### Problem details
Images aside, the whole listing should be written out word for word.

### Record set
*-*-*

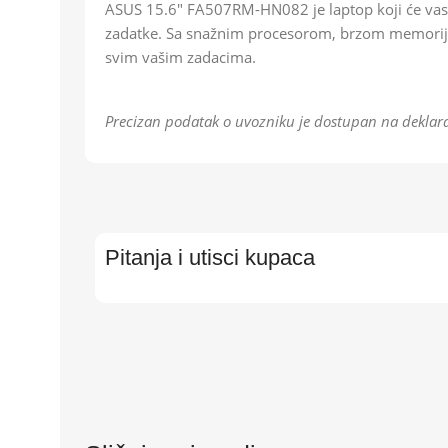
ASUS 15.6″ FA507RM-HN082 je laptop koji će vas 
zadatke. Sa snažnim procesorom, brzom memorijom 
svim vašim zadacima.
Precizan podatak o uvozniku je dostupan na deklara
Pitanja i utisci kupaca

*-*-*

### Exercise response
ASUS 15.6″ FA507RM-HN082 je laptop koji će vas 
zadatke. Sa snažnim procesorom, brzom memorijom 
svim vašim zadacima.
Precizan podatak o uvozniku je dostupan na deklara
Pitanja i utisci kupaca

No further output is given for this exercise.